A highly sensitive and selective fluorescent probe without quencher for detection of Pb2+ ions based on aggregation-caused quenching phenomenon.

Lead is a highly toxic heavy metal, and various functional nucleic acid (FNA)-based biosensors have been developed for the detection of Pb2+ in environmental monitoring. However, most fluorescence biosensors that have been reported were designed on the basis of a double-labeled (fluorophore and quencher group) DNA sequence, which not only involved an inconvenient organic synthesis but also restricted their wider use in practical applications. Here, we utilized a G-rich DNA sequence as a recognition probe and conjugated fluorene (CF) to develop a fluorescence sensor without a quencher based on the aggregation-caused quenching (ACQ) effect. In the presence of Pb2+, the degree of aggregation of CF was reduced because Pb2+ induced the formation of a G-quadruplex structure of the CF-DNA probe, and the fluorescence signal increased with the concentration of Pb2+ (0-1 μM), with a limit of detection of 0.36 nM. This fluorescent probe without a quencher enables the sensitive and selective detection of Pb2+. On the basis of these advantages, the CF-DNA probe represents a promising analytical method for detecting Pb2+. This journal is © The Royal Society of Chemistry.

Introduction

Pb2+ is a toxic heavy metal ion and has aroused widespread concern as it can cause severe impairments in the nervous system, kidney, and development of children even at low concentrations.[1-3] Owing to its bioaccumulation and highly toxic properties, it is urgently necessary to develop rapid and highly sensitive analytical methods for detecting Pb2+ in environmental monitoring systems. Various instrumental techniques are widely used for the detection of Pb2+ with high sensitivity and accuracy, including atomic absorption spectrometry (AAS),[4] inductively coupled plasma mass spectrometry (ICP-MS), and high-performance liquid chromatography (HPLC).[5,6] However, most of the abovementioned techniques are somewhat limited by the requirement for expensive and sophisticated equipment and a complicated sample pretreatment process. To overcome these limitations and disadvantages, a variety of novel sensors with high sensitivity and selectivity have been developed for detecting Pb2+ in recent years. In contrast, fluorescence analytical methods possess the outstanding merits of high sensitivity, simplicity, and a fast response to targets and have received growing interest from researchers.[7,8] Many fluorescence biosensors have been designed for rapidly detecting targets on the basis of fluorogen–quencher pairs.[9,10] The fluorescence signal can be turned on or off by controlling the fluorogen and quencher.

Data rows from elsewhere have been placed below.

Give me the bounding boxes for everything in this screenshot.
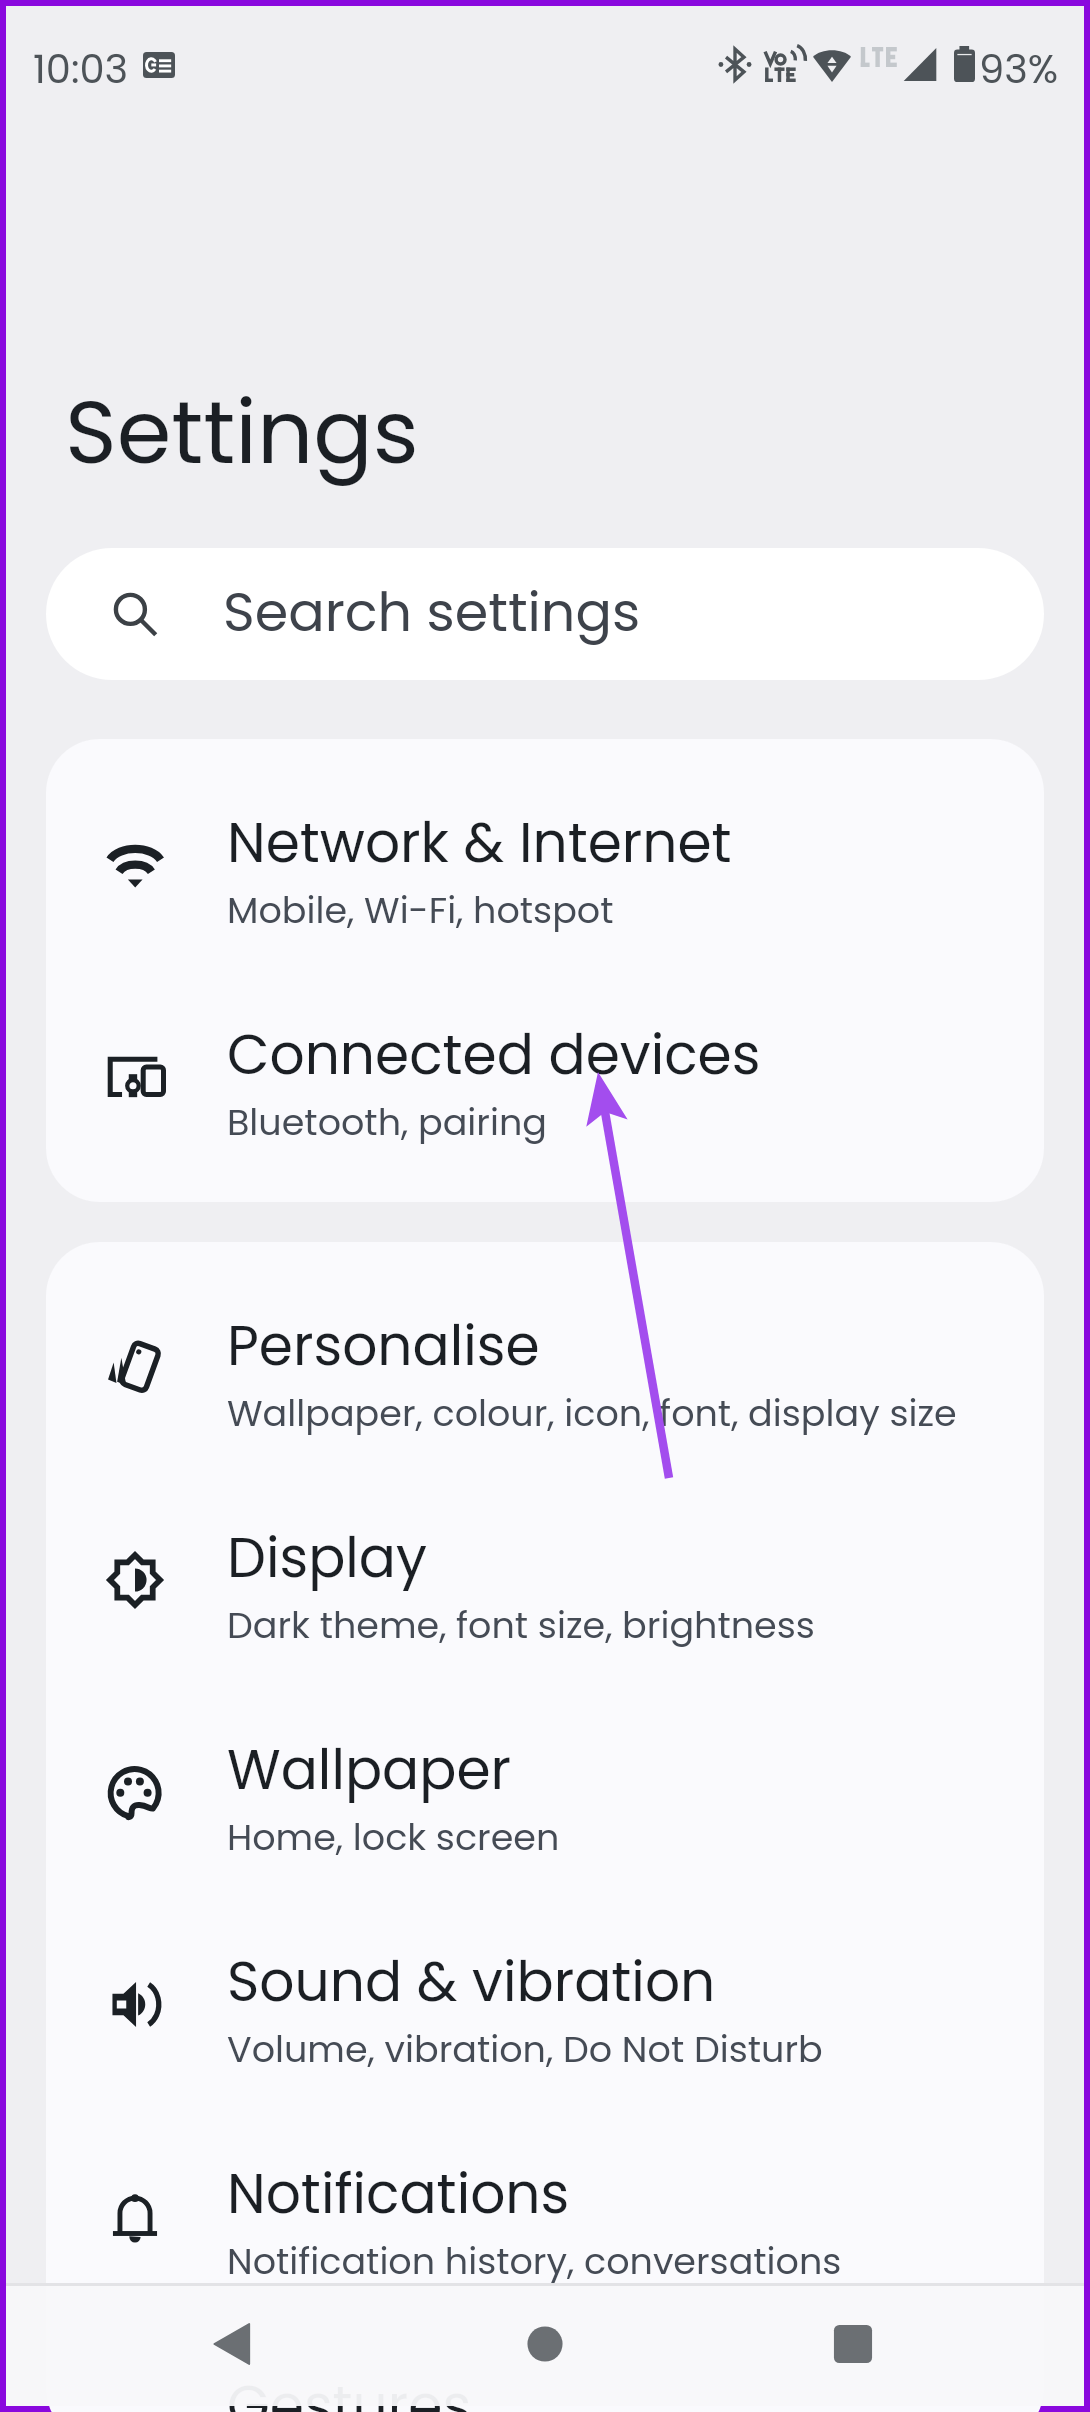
staticText: Connected devices <box>227 1016 761 1093</box>
button[interactable]: Home <box>495 2294 595 2394</box>
staticText: 10:03 <box>33 41 129 97</box>
button[interactable] <box>46 1898 1044 2110</box>
staticText: Wallpaper, colour, icon, font, display s… <box>227 1388 957 1439</box>
staticText: Home, lock screen <box>227 1812 560 1863</box>
staticText: Display <box>227 1519 427 1596</box>
button[interactable]: Back <box>183 2294 283 2394</box>
button[interactable] <box>46 759 1044 971</box>
button[interactable] <box>46 2322 1044 2412</box>
button[interactable] <box>46 1262 1044 1474</box>
button[interactable] <box>46 971 1044 1183</box>
staticText: 93% <box>979 41 1059 97</box>
staticText: Dark theme, font size, brightness <box>227 1600 815 1651</box>
staticText: Wallpaper <box>227 1731 512 1808</box>
button[interactable] <box>46 1474 1044 1686</box>
staticText: Notification history, conversations <box>227 2236 842 2287</box>
button[interactable] <box>46 2110 1044 2322</box>
button[interactable]: Search settings <box>46 548 1044 680</box>
staticText: Gestures <box>227 2367 472 2412</box>
staticText: Network & Internet <box>227 804 732 881</box>
staticText: Sound & vibration <box>227 1943 716 2020</box>
button[interactable] <box>46 1686 1044 1898</box>
staticText: Settings <box>65 371 419 494</box>
staticText: Volume, vibration, Do Not Disturb <box>227 2024 823 2075</box>
staticText: Mobile, Wi-Fi, hotspot <box>227 885 614 936</box>
button[interactable]: Recents <box>803 2294 903 2394</box>
staticText: Search settings <box>223 574 641 650</box>
staticText: Bluetooth, pairing <box>227 1097 547 1148</box>
staticText: Notifications <box>227 2155 570 2232</box>
staticText: Personalise <box>227 1307 540 1384</box>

Thus far, researchers have achieved great progress in fluorescence sensors for the detection of metal ions by utilizing novel materials including organic fluorescent dyes,[11] gold nanoparticles,[6] metal–organic frameworks (MOFs),[12] and graphene oxide (GO).[13]

In the past decade, FNA-based biosensors have developed rapidly and shown great potential in the detection of heavy metal ions owing to their high specificity in binding to their target molecules, such as metal ions,[14,15] toxins, and enzymes.[16-19] Numerous fluorescence biosensors based on DNAs with specific sequences have been reported that can selectively react with metal ions to form stable metal-base pairs, for instance, G-rich DNA and thymine (T)-rich DNA.[20-22] For example, some groups have fabricated excellent DNA sensors based on DNAzymes (such as 8-17 DNAzyme and GR-5 DNAzyme), which have commonly been used for Pb2+ sensors.[23,24] In the presence of Pb2+, the catalytic activity of the DNAzyme was activated to cleave the substrate. Therefore, a new single-stranded DNA with a labelled fluorophore was produced, and the fluorescence signal changed. DNAzyme-based sensors enabled the detection of aqueous Pb2+ with high sensitivity and high selectivity.[25,26]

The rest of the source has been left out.